Want to know about the future of fintech careers? Hays’ Carl Piesse is here to take you through the hottest and most promising careers in financial services.
Rapidly evolving technologies, higher customer expectations and increasingly strict regulations are creating a fertile ground for disruptive innovations in the financial services sector.
This, in turn, is leading to great changes in the employment landscape, with a range of new skills now required to have a successful long-term career in financial services. Amid all this, these are what we expect to be the top five most promising careers in the sector.
Compliance expert
‘Compliance manager’, ‘compliance analyst’, ‘lending compliance officer’, ‘AML compliance officer’, ‘KYC officer’ and ‘financial risk managers’. Many shades of the ‘compliance’ job exist that will become increasingly prominent over the next few years as the regulatory burden increases.
In fact, the only area recording steady job growth in financial services since the financial crisis has been in legal, compliance and risk areas according to Reuters. The Wall Street Journal even wrote in an article a couple of years ago that compliance officer was ‘the hottest job in America’. Not bad for a profession that used to be seen just as a supportive function.
Cybersecurity specialists
Hackers and online robbers go where the money is. Financial services are one of the most obvious targets. Research from IBM’s X-Force research team revealed the financial services industry was attacked more than any other industry in 2016 – 65pc more than the average organisation across all industries.
Conversely, the cybersecurity skills gap is expanding at an alarming rate. A recent report by Cybersecurity Ventures estimates that cybercrime will more than triple the number of job openings over the next five years. It also predicts that there will be 3.5m unfilled cybersecurity positions by 2021. Demand for experts is red hot, and candidates can command high salaries.
Wealth manager
“A great transfer in wealth from ageing baby boomers to younger generations is under way, and it is reshaping the wealth management industry in ways that demand greater efficiency and adaptation by incumbent firms,” writes Forbes.
The magazine adds that the shift to new investors is happening against a backdrop of disruption – an explosion of data, the rise of digital generations and the robo-advisers to serve them, and secular headwinds in the global economy.

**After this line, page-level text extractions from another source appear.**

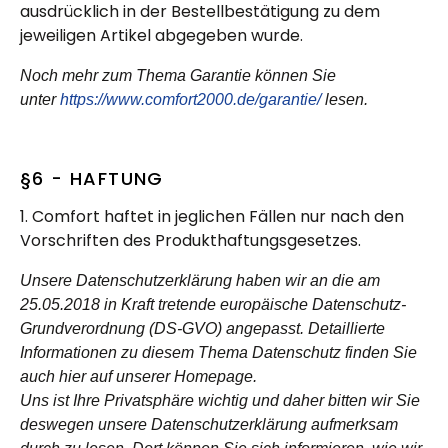
ausdrücklich in der Bestellbestätigung zu dem
jeweiligen Artikel abgegeben wurde.
Noch mehr zum Thema Garantie können Sie
unter
https://www.comfort2000.de/garantie/
lesen.
§6 - HAFTUNG
1. Comfort haftet in jeglichen Fällen nur nach den
Vorschriften des Produkthaftungsgesetzes.
Unsere Datenschutzerklärung haben wir an die am
25.05.2018 in Kraft tretende europäische Datenschutz-
Grundverordnung (DS-GVO) angepasst. Detaillierte
Informationen zu diesem Thema Datenschutz finden Sie
auch hier auf unserer Homepage.
Uns ist Ihre Privatsphäre wichtig und daher bitten wir Sie
deswegen unsere Datenschutzerklärung aufmerksam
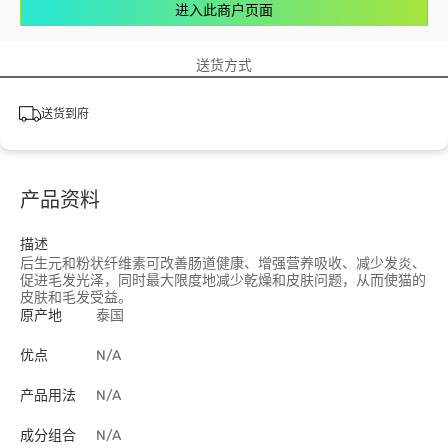
进入此商户页面
送货方式
送货到府
产品资料
描述
后生元和粉状纤维素可改善肠道健康、增强营养吸收、减少发炎、
促进毛发光泽，同时最大限度地减少乾燥和皮肤问题，从而使猫的
皮肤和毛发受益。
原产地
泰国
优点
N/A
产品用法
N/A
成分组合
N/A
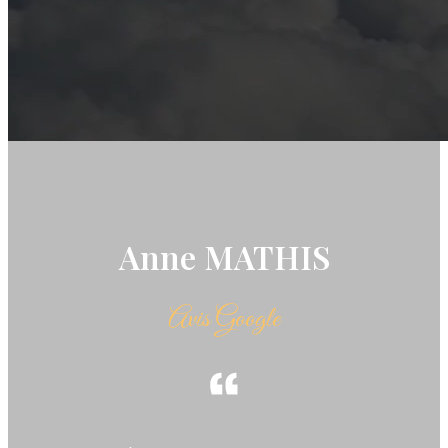
Venez partager notre passion et 
Anne MATHIS
Avis Google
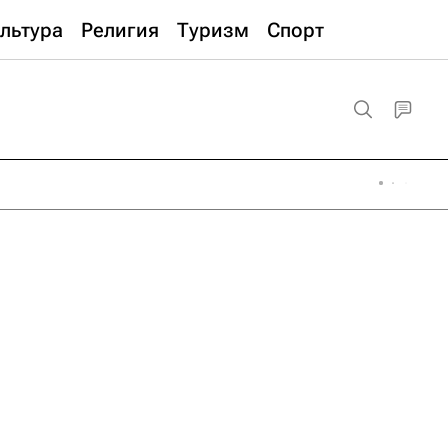
льтура
Религия
Туризм
Спорт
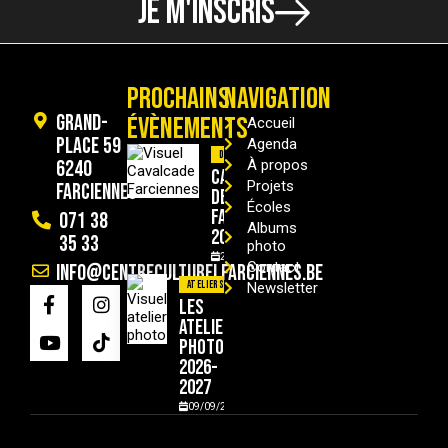
JE M'INSCRIS
PROCHAINS
NAVIGATION
Grand-
ÉVÈNEMENTS
Accueil
Place 59
Agenda
Divers
6240
À propos
Cavalcade
Projets
Farciennes
de
Écoles
Farciennes
071 38
Albums
2026
35 33
photo
29/08/2026
Contact
info@centreculturelfarciennes.be
Ateliers
Newsletter
Les
ateliers
photo
2026-
2027
09/09/2026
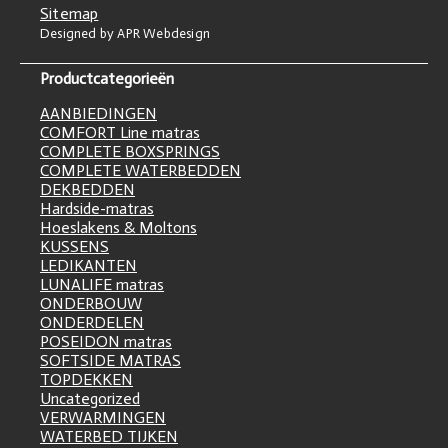
Sitemap
Designed by APR Webdesign
Productcategorieën
AANBIEDINGEN
COMFORT Line matras
COMPLETE BOXSPRINGS
COMPLETE WATERBEDDEN
DEKBEDDEN
Hardside-matras
Hoeslakens & Moltons
KUSSENS
LEDIKANTEN
LUNALIFE matras
ONDERBOUW
ONDERDELEN
POSEIDON matras
SOFTSIDE MATRAS
TOPDEKKEN
Uncategorized
VERWARMINGEN
WATERBED TIJKEN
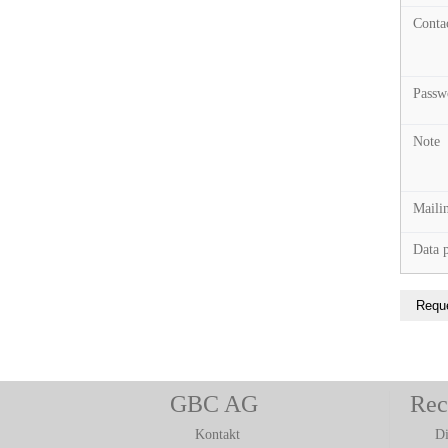
Conta
Pass
Note
Mailin
Data 
GBC AG
Rec
Kontakt
Di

However, far from ringing the death knell of wealth management, this disruption will actually increase the need for advisers able to offer a very personalised service.
A survey by Forbes, in partnership with banking software vendor Temenos, revealed that well-heeled clients do not want robots to totally replace their trusted wealth managers: 62pc of high-net-worth individuals who responded said that the digitisation of wealth management services is good overall, but that they still wanted to meet often with an adviser.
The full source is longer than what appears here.